Key building blocks of life.

A conventional list of key elements for life will include “CHNOPS” - carbon, hydrogen, nitrogen, oxygen, phosphorus, and sulfur. Previous orbiter and landed missions have provided ample evidence for H, O, and S via observations of sulfate and clay minerals, and P was measured by earlier rovers and landers. Curiosity has done the same. The tricky stuff is N and C and, along with P, they must all be “bioavailable,” which means to say they cannot be bound tightly within mineral structures that water and microbial chemical processes could not unlock. Ideally, we are looking for concentrated nitrogen- and phosphorous-bearing sedimentary rocks that would prove these elements were actually dissolved in the past water at some point, and therefore could have been available to enable microorganism metabolism. But in the interim Curiosity has been able to measure N as a volatile compound via pyrolysis (heating up rock powder in the SAM instrument), and P is observed in APXS data. We feel confident that N was available in the ancient environment, however we must infer that P was as well. Two of the Science papers, Grotzinger et al. and Ming et al., discuss this further.

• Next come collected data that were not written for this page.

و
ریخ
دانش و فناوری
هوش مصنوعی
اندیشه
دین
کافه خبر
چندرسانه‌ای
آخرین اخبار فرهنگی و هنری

Carbon is the elephant in the room. We’ll discuss organic carbon further below, but here it’s important to make one very important point: Organic carbon in rocks is not a hard-line requirement for habitability, since chemoautotrophs can make the organics they need to build cellular structures from metabolizing carbon dioxide (CO2). These organisms take up inorganic carbon as CO2 dissolved in water to build cellular structures. Organic carbon could serve as fuel if it was first oxidized to CO2, or could be used directly for biomass, or could be part of waste products. As applied to Mars it is therefore attractive to appeal directly to CO2, presumed to have been abundant in its early atmosphere. Curiosity does indeed see substantial carbon generated from the ancient lake deposits we drilled. The CO2 that was measured is consistent with some small amount of mineral carbon present in those lake mudstones. These minerals would represent CO2 in the ancient aqueous environment. Furthermore, it is possible that Martian organic sources have been mixed with inorganic sources of carbon in the mudstone; however, any organic contributions from the mudstone would be mixed with Earth-derived sources during analysis (see Ming et al. paper).

Energy.

All organisms also require fuel to live and reproduce. Here it is essential to know which kind of microorganism we’re talking about, since there are myriad ways for them to harvest energy from the environment. Chemolithotrophs derive energy from chemical reactions, for example by oxidizing reduced chemical species like hydrogen sulfide or ferrous iron. That’s why Curiosity’s discovery of pyrite, pyrrhotite, and magnetite are so important (see Vaniman et al. and Ming et al. papers). They are all more chemically reduced than their counterparts discovered during earlier missions to Mars (for example, sulfate and hematite). Chemolithotrophic microbes, if they had been present on Mars at the time of this ancient environment, would have been able to tap the energy in these reduced chemicals (such as hydrogen sulfide, or reduced iron) to fuel their metabolism. If you are interested in more detail regarding these kinds of microbial processes I can strongly recommend Nealson and Conrad (2000) for a very readable summary of the subject.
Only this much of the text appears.